There are lots of stories about what caused the Great Recession. My favourite is by Raghuram Rajan, the University of Chicago economist and former head of the Reserve Bank of India, who argued in his 2010 book Fault Lines that craven politicians were the true villains.
As the American Dream grew too expensive for many Americans, he wrote, elected officials might have encouraged voters to accept reality, while at the same time working on strategic policies that would strengthen productivity and boost incomes. Instead, over decades, they introduced all sorts of incentives that encouraged Americans to finance their wants. Household debt detached from fundamentals such as income growth, leaving the economy vulnerable to a shock, which arrived in 2008.
Rajan’s story should make Canadian listeners uncomfortable.
Statistics Canada reported Friday that household debt was 177 per cent of income, a 60-per-cent increase from 2000, and that debt service costs were 15 per cent of income, the highest percentage on records that date to 1990.
Personal consumption dropped in the second quarter, despite low levels of unemployment, raising the possibility that consumers realized they had overstretched. “High levels of household debt remain the main risk to Canadian financial stability,” Lawrence Schembri, deputy governor at the Bank of Canada, told an audience in Halifax last week.

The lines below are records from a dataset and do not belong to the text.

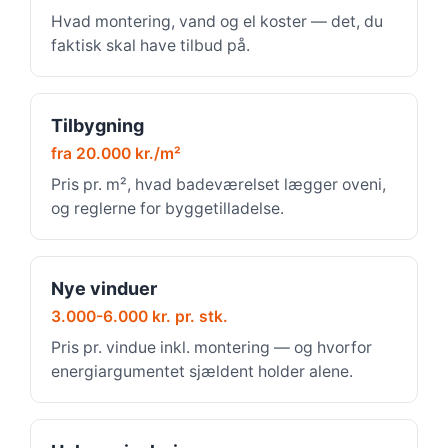
Hvad montering, vand og el koster — det, du
faktisk skal have tilbud på.
Tilbygning
fra 20.000 kr./m²
Pris pr. m², hvad badeværelset lægger oveni,
og reglerne for byggetilladelse.
Nye vinduer
3.000-6.000 kr. pr. stk.
Pris pr. vindue inkl. montering — og hvorfor
energiargumentet sjældent holder alene.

There are no heroes in a Rajanian fable, but if there were, they would fight to get rid of all these distortionary policies and allow markets to do what they do.

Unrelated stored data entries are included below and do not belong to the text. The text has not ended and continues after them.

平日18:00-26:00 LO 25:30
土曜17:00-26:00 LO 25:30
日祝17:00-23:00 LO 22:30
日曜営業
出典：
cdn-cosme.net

Morneau at least showed awareness by choosing a housing sop that forces first-time buyers to accept CMHC as a co-investor, rather than add it to their list of creditors. He also reduced harm by keeping the maximum purchase price relatively low, ensuring the program would be useless to anyone who was overly desperate to join the most bubbly markets.
Interesting thing about the (Liberal) move (to $800,000) is that it’s actually undermining the most elegant part of the original proposal
Rob Gillezeau, assistant professor of economics, University of Victoria
Trudeau’s first announcement of the campaign could change that. If the shared-equity incentive was doctored to have a neutral effect before, the new version would look more like a stimulant.

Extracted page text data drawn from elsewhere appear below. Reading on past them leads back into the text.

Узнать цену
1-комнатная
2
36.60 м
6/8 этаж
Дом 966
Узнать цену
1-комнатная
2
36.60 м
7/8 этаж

“Interesting thing about the (Liberal) move here is that it’s actually undermining the most elegant part of the original proposal,” said Rob Gillezeau, an assistant professor of economics at the University of Victoria who served as former Opposition leader Thomas Mulcair’s chief economist. “The price levels were clearly originally set to avoid contributing to overheating in (Vancouver, Victoria, Toronto) and boost prices in slower markets.”
Andrew Scheer still has lots of time to prove me wrong, but based on what we know now, a Conservative government could make the household debt situation even worse.
When Schembri re-iterated the Bank of Canada’s worries about debt earlier this month, he added a note of hopefulness. “With tighter mortgage rules in place, the quality of the stock of debt should continue to improve,” he said, referring to the 2018 regulation that requires lenders to base mortgages on borrowers’ ability to absorb a change in conditions, such as a spike in interest rates.
So, the policy is working. Here’s what Scheer said about it when he presented his vision for the economy in May: “I will rework the mortgage stress test the Liberals brought in a couple of years ago that pushed the dream of homeownership out of reach of so many Canadians across the country, so more Canadians can have the freedom to shop for better rates.”
The only thing wrong with the stress test is that Morneau waited too long to give it a green light. The Liberal government has taken financial stability more seriously than its predecessor, but it’s still been passive. Trudeau’s other real estate announcement this week was that he would also curb “foreign speculation.” Why only foreign? Probably because all those lucky people who owned homes at the start of Canada’s housing boom vote too.